Recording of the victims identification data, nature of the exposure, place and time the exposure took place, the identity of the informant and the time the victim presented for medical care.
If the exposure is of the injecting-drug use type, the medical officer should determine the number of persons sharing the injection device and the length of time the victim has been on the method. (The risk of HIV transmission per episode of IV needle exposure is estimated at 0.67%).

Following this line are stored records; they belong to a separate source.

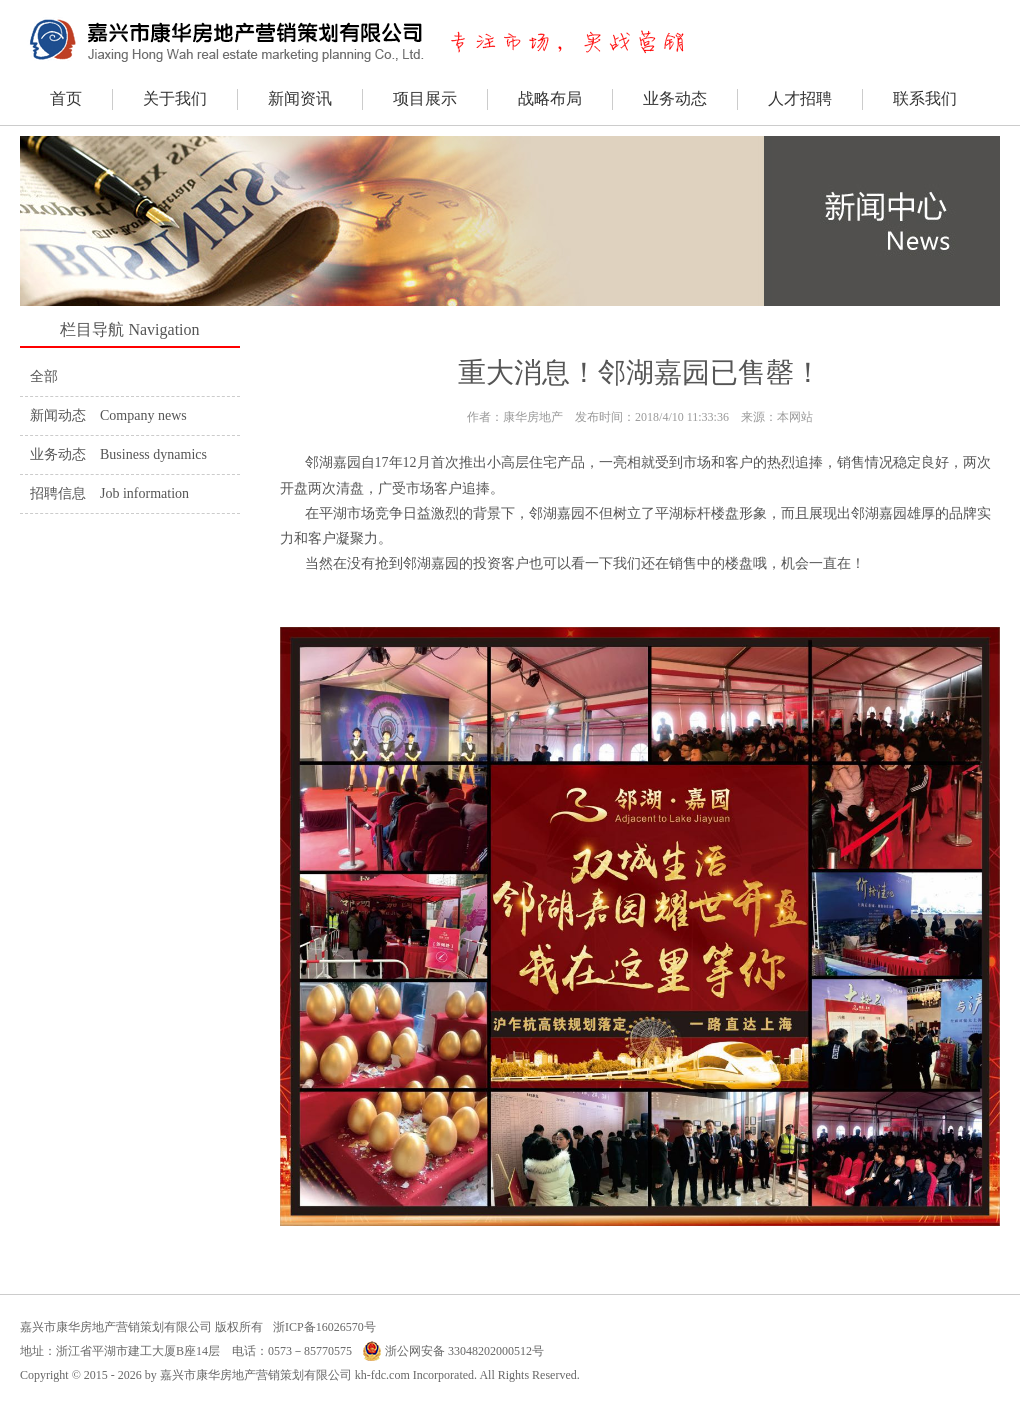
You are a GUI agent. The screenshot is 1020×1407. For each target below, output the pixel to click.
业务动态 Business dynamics (118, 454)
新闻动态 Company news (108, 415)
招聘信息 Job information (109, 493)
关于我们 (175, 98)
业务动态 (675, 98)
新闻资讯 (300, 98)
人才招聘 (800, 98)
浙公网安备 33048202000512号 (453, 1351)
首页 (66, 98)
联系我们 (925, 98)
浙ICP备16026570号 (324, 1327)
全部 (44, 376)
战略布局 (550, 98)
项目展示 (425, 98)
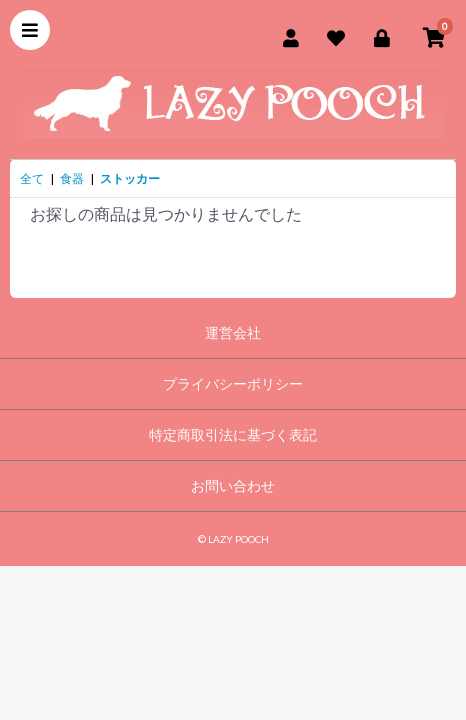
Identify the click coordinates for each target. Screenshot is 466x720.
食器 (72, 178)
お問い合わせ (233, 485)
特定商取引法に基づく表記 (233, 434)
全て (32, 178)
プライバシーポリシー (233, 383)
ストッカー (130, 178)
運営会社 (233, 332)
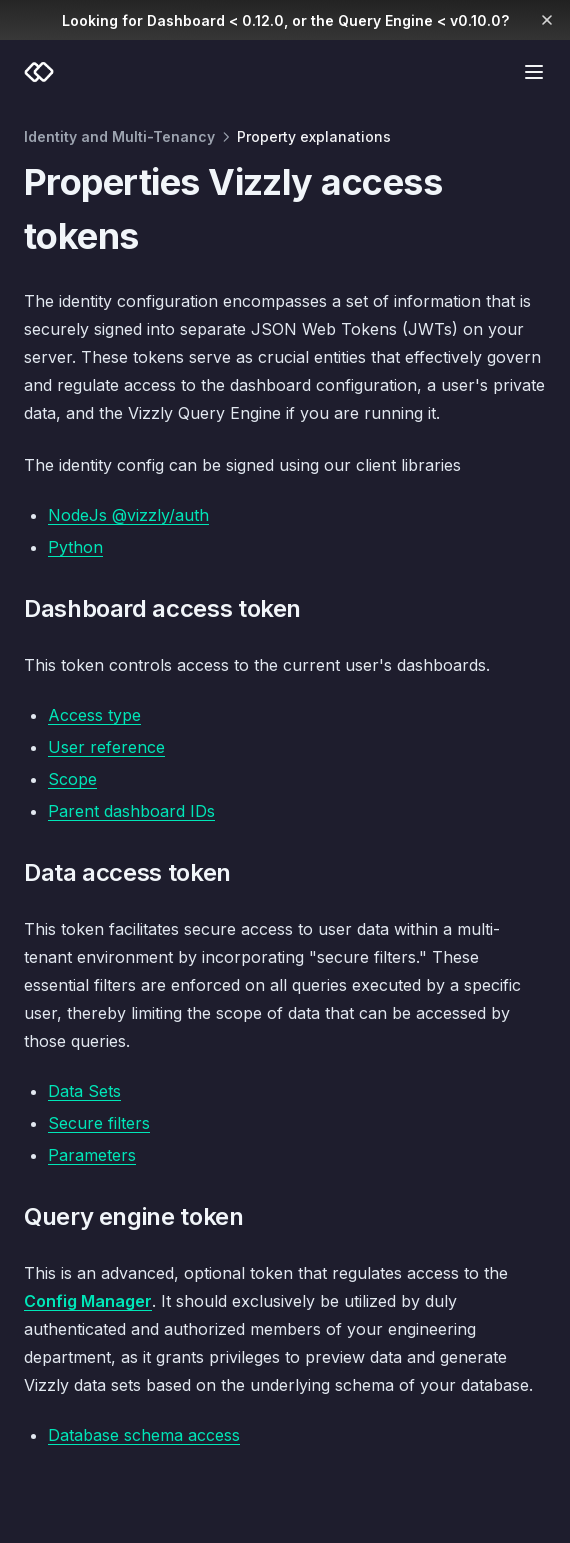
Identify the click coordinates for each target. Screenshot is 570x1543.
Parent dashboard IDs (131, 811)
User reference (106, 747)
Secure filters (99, 1123)
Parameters (92, 1155)
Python (75, 547)
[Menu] (534, 72)
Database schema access (144, 1435)
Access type (94, 715)
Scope (72, 779)
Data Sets (84, 1091)
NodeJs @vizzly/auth (128, 515)
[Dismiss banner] (547, 20)
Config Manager (88, 1301)
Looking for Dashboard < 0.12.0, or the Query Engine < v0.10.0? (285, 20)
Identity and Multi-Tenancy (119, 136)
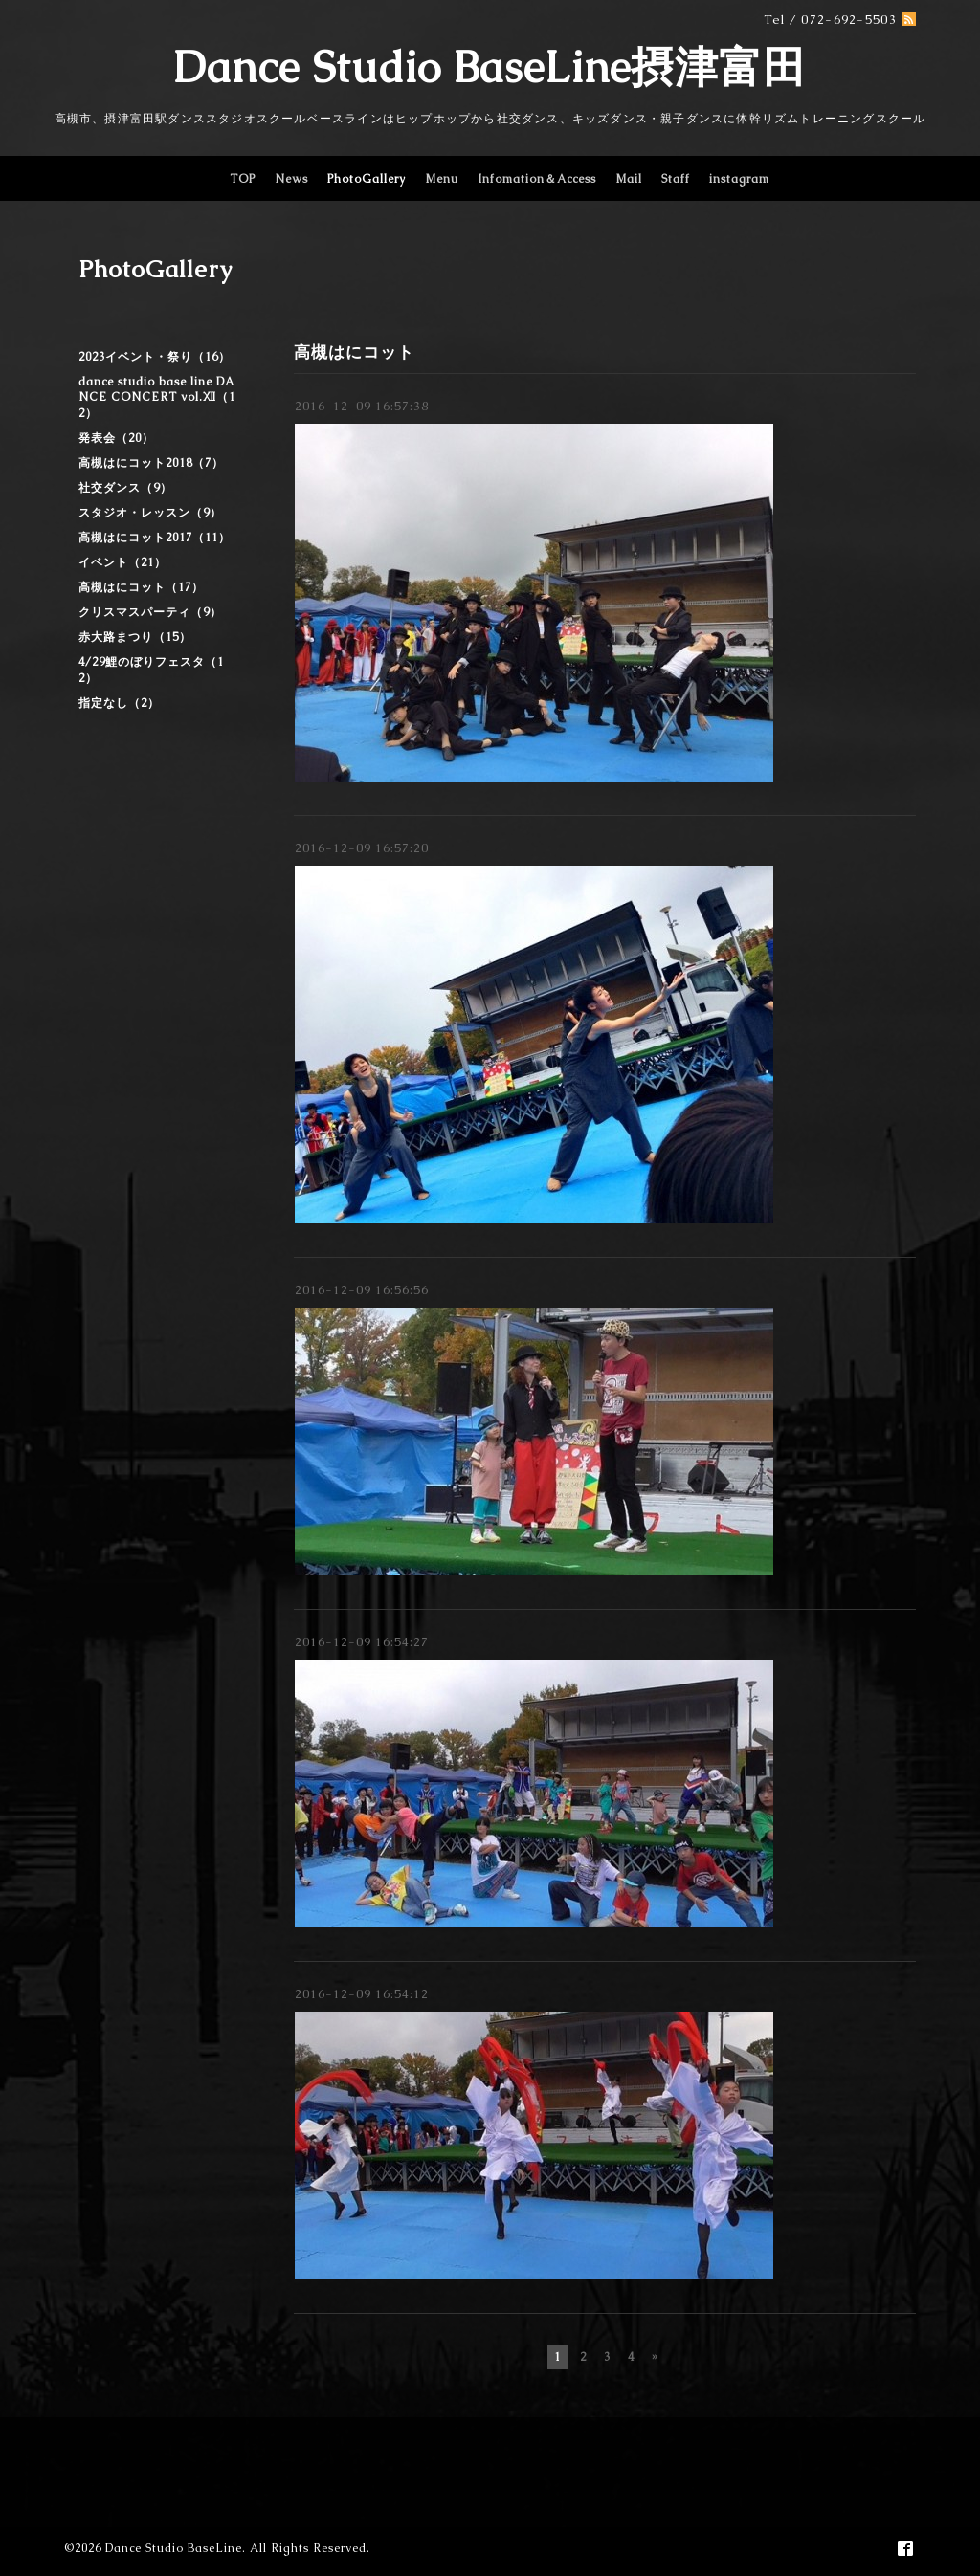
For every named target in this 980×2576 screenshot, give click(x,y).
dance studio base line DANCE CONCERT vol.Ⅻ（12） (156, 397)
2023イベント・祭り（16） (154, 356)
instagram (739, 179)
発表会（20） (116, 438)
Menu (441, 179)
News (291, 179)
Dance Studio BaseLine (173, 2548)
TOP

Pre-test counselling the victim and obtaining of informed consent for HIV testing. Blood- samples or other diseases which could be transmitted through the same exposure (such as syphilis, Hepatitis B, Hepatitis C) should be taken along side that for HIV). There is hardly any benefit in recommending antiretroviral chemophylaxis for those who expose themselves to HIV through injecting-drug use unless they are willing to be rehabilitated through counselling and psychiatric care aimed at weaning them from their dangerous habit.
Those who get exposed to HIV through RTAs and other mass accidents where multiple exposure to blood and body fluids of other victims of the same accident can not be ruled out, should be recommended for Antiretroviral chemoprophylaxis. The chemoprophylaxis should be taken for a period of 28 days. The computed risk of HIV transmission (computed for available data on the local HIV prevalence multiplied by the number of RTA victims assisted) should also be disclosed to the patient.